L’inclusion d’autres observations dans cette cohorte se poursuit et en janvier 2021 plus de 1200 patients ont été recrutés. « Ce qui pourrait permettre, explique le Pr Chistophe Richez (CHU de Bordeaux), coordinateur associé de cette étude, d’apprécier plus finement les risques pathologie par pathologie, par exemple, dans la PR, la spondylarthrite ankylosante, le lupus, en disposant d’un nombre important de malades par catégorie ».   Vigilance avec le rituximab « L’impression que nous avons est que les patients sans comorbidité, comme ceux avec une spondylarthrite ankylosante par exemple sont plutôt épargnés et que le risque augmente lorsque la pathologie rhumatologique s’accompagne de comorbidités comme une pneumopathie chez les patients avec une PR, un surpoids ou...

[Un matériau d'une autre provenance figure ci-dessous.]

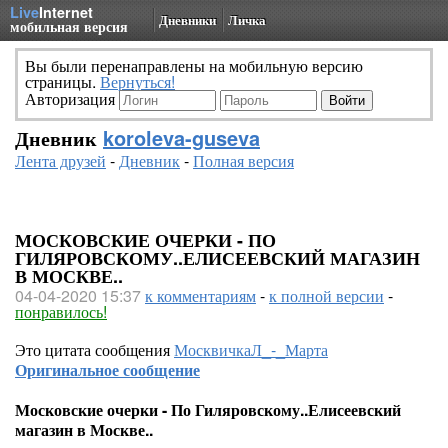
Live
Internet
Дневники
Личка
мобильная версия
Вы были перенаправлены на мобильную версию
страницы.
Вернуться!
Авторизация
Дневник
koroleva-guseva
Лента друзей
-
Дневник
-
Полная версия
МОСКОВСКИЕ ОЧЕРКИ - ПО
ГИЛЯРОВСКОМУ..ЕЛИСЕЕВСКИЙ МАГАЗИН
В МОСКВЕ..
04-04-2020 15:37
к комментариям
-
к полной версии
-
понравилось!
Это цитата сообщения
МосквичкаЛ_-_Марта
Оригинальное сообщение
Московские очерки - По Гиляровскому..Елисеевский
магазин в Москве..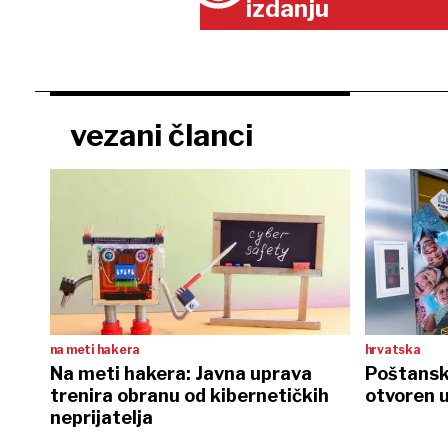
izdanju
vezani članci
na meti hakera
hrvatska
Na meti hakera: Javna uprava
Poštansk
trenira obranu od kibernetičkih
otvoren u
neprijatelja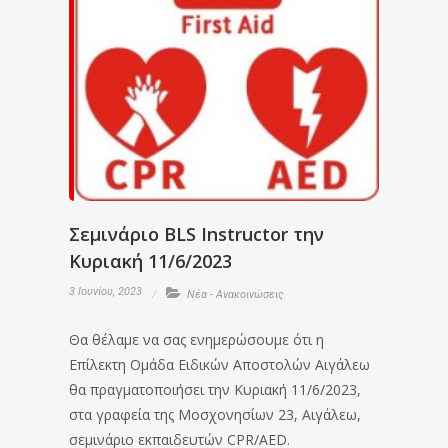
Σεμινάριο BLS Instructor την
Κυριακή 11/6/2023
3 Ιουνίου, 2023
Νέα - Ανακοινώσεις
Θα θέλαμε να σας ενημερώσουμε ότι η
Επίλεκτη Ομάδα Ειδικών Αποστολών Αιγάλεω
θα πραγματοποιήσει την Κυριακή 11/6/2023,
στα γραφεία της Μοσχονησίων 23, Αιγάλεω,
σεμινάριο εκπαιδευτών CPR/AED.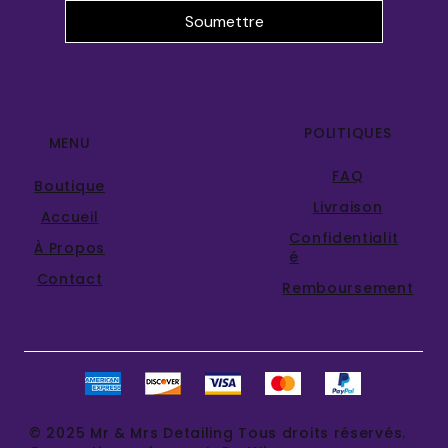
Soumettre
POLITIQUES
MENU
FAQ
Boutique
Livraison
Accueil
Confidentialit
À Propos
é
Contact
Remboursement
© 2025 Mr & Mrs Detailing Tous droits réservés.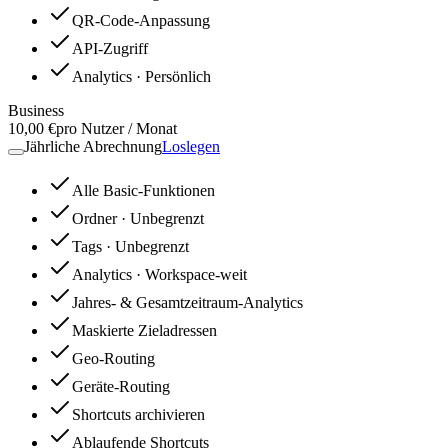
QR-Code-Anpassung
API-Zugriff
Analytics
· Persönlich
Business
10,00 €
pro Nutzer / Monat
Jährliche Abrechnung
Loslegen
Alle Basic-Funktionen
Ordner
· Unbegrenzt
Tags
· Unbegrenzt
Analytics
· Workspace-weit
Jahres- & Gesamtzeitraum-Analytics
Maskierte Zieladressen
Geo-Routing
Geräte-Routing
Shortcuts archivieren
Ablaufende Shortcuts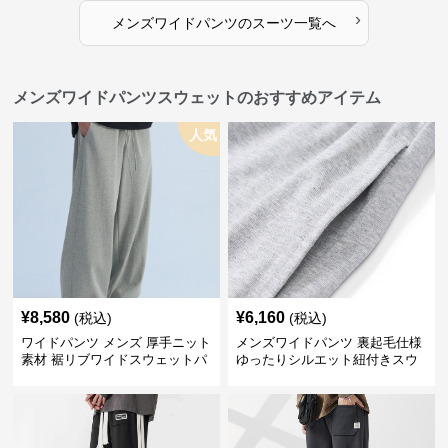
›
メンズワイドパンツ
の
スーツ
一覧へ
メンズワイドパンツスウェットのおすすめアイテム
人気
¥
8,580
¥
6,160
(税込)
(税込)
ワイドパンツ メンズ 厚手ニット
メンズワイドパンツ 裏起毛仕様
素材 裾リブワイドスウェットパ
ゆったりシルエット紐付きスウ
ンツ
ェット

un syndrome métabolique ou des problèmes cardiovasculaires chez ceux avec un rhumatisme psoriasique, ou plus généralement une atteinte rénale », exprime le Pr Richez. « L’association négative avec des doses de corticoïdes atteignant ou dépassant 10 mg/j a également été observée dans d’autres cohortes de malades comme ceux atteints d’affection gastro-intestinale, et il pourrait s’agir d’une question de timing, la corticothérapie ayant un rôle délétère aux premiers stades de l’infection par le Sars-CoV-2 alors qu’elle est utilisée comme traitement au stade des complications ». Les effets du rituximab posent question. « Dans des maladies graves comme les vascularites à Anca, il paraît difficile de s’abstenir de prescrire ce traitement que l’on remplacerait par du cyclophosphamide, probablement tout aussi dangereux. Mais, compte tenu des résultats observés, il est peut-être licite d’utiliser d’autres thérapeutiques pour le traitement d’entretien de certaines PR, pour lesquelles on proposait parfois 2 perfusions intraveineuses par an de rituximab. La sécurité d’emploi du méthotrexate et des anti-TNF en temps de pandémie semble bien validée car de nombreux patients infectés de la cohorte recevaient ces traitements ». Quoi qu’il en soit, en cas d’infection par la Covid-19 chez un patient rhumatologique, il est conseillé par prudence de suspendre tous les traitements de fond : méthotrexate, anti-TNF, autre biothérapie. Ils seront réintroduits 2 semaines après la disparition de tout symptôme. Les corticoïdes, s’ils étaient prescrits, ne seront pas interrompus brutalement, ce qui pourrait être à l’origine d’une insuffisance surrénalienne, mais seront maintenus à la dose la plus faible possible.  

Lombalgies : un effet néfaste des confinements
Le premier confinement a eu un effet négatif chez les patients avec une lombalgie chronique, a révélé l’étude Confi-Lomb menée du 18 mai au 30 juin 2020 chez 360 d’entre eux.
Si les sujets lombalgiques ont majoritairement bien vécu cet événement sur le plan psychologique (51,7 % des réponses), le niveau de douleur sur l’échelle visuelle analogique a augmenté (53,4 contre 49,5, p < 0,001) et 41 % d’entre eux ont rapporté un accroissement des douleurs. Pour les deux tiers des patients en télétravail, ce dernier a aggravé la lombalgie. L’activité physique a par ailleurs nettement diminué, un paramètre pourtant essentiel pour favoriser une évolution positive dans les lombalgies, et sur lequel il importe d’agir si les confinements se répétaient.

  *Le Pr Richez déclare n’avoir aucun lien d’intérêt.